Using a Path as a "skeleton" to another path (Bend path)

[jaronwanderley]

I'm trying to achieve this bend effect on a path, This effect takes an existing path (skeleton) and allows one to “bend” it in a shape path. The style of the bent path is taken from the style of the original shape path.
like the image below:

can someone tell me a way to achieve this effect with warp.js?
this deformation is used in the vector drawing tool Inkscape, which uses svg as a standard, and I would like to use animating with javascript and found warp.js, I am not sure how to try to implement this effect, any direction would be of great help.

The description of how the effect works is on this link
http://tavmjong.free.fr/INKSCAPE/MANUAL/html/Paths-LivePathEffects-BendTool.html
and here is the c ++ implementation of the bend tool, has a brief description of the theory from J.F. Barraud,
https://gitlab.com/inkscape/inkscape/-/blob/master/src/live_effects/lpe-bendpath.cpp

even with the description I couldn’t understand what to do as a starting point, any help is welcome

[benjamminf]

We had some success using barycentric coordinates in #11 but it won't work with bezier curves like you need here.

This is certainly possible though with warp.js because as long as you have a transformer (x,y)->(x',y') then you can do almost anything. The problem is what you have requires significant math, as you'll notice with the aforementioned issue.

The links you've provided are really valuable. The Inkscape developer was kind enough to share the theoretical approach in a comment:

Let B be the skeleton path, and P the pattern (the path to be deformed).

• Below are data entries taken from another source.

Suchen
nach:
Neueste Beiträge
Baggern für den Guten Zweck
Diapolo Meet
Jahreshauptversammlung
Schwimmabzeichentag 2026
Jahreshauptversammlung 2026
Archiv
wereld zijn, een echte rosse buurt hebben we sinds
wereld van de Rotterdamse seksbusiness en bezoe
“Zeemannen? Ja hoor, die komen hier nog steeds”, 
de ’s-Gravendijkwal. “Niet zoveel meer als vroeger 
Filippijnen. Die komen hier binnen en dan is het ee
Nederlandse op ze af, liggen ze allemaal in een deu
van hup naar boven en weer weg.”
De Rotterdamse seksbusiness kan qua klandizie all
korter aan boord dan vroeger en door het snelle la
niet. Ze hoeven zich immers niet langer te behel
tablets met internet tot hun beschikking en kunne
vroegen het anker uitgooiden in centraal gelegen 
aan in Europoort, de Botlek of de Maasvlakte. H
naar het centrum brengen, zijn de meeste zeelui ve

P is a map t --> P(t) = ( x(t), y(t) ).
B is a map t --> B(t) = ( a(t), b(t) ).

The first step is to re-parametrize B by its arc length: this is the parametrization in which a point p on B is located by its distance s from start. One obtains a new map s --> U(s) = (a'(s),b'(s)), that still describes the same path B, but where the distance along B from start to U(s) is s itself.

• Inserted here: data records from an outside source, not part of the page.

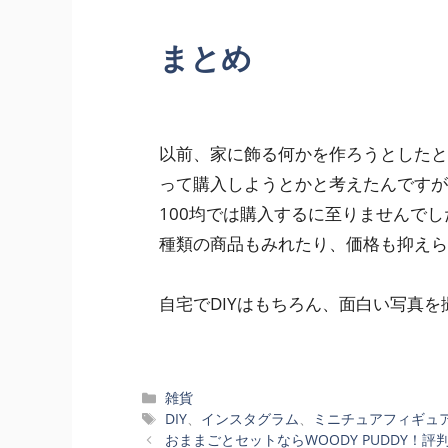
まとめ
以前、家に飾る何かを作ろうとしたと
って購入しようとかと考えたんですが
100均では購入するに至りませんで
種類の商品もみれたり、価格も抑えら
自宅でDIYはもちろん、面白い写真
カ
雑貨
テ
タ
DIY
、
インスタグラム
、
ミニチュアフィギュ
ゴ
グ
おままごとセットならWOODY PUDDY！評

We also need a unit normal to the path. This can be obtained by computing a unit tangent vector, and rotate it by 90. Call this normal vector N(s).

The basic deformation associated to B is then given by:

(x,y) --> U(x)+y*N(x)

(i.e. we go for distance x along the path, and then for distance y along the normal)

Of course this formula needs some minor adaptations (as is it depends on the absolute position of P for instance, so a little translation is needed first) but I think we can first forget about them.

We do some similar pre-processing in #11, but it'll still require a fair but of math knowledge to get this going. The code doesn't seem especially readable unfortunately.

Ultimately, I'd like to bake all of these things into the framework and more, but for right now I don't have the time for open source development outside of my main job (maybe in the near future, but we'll see).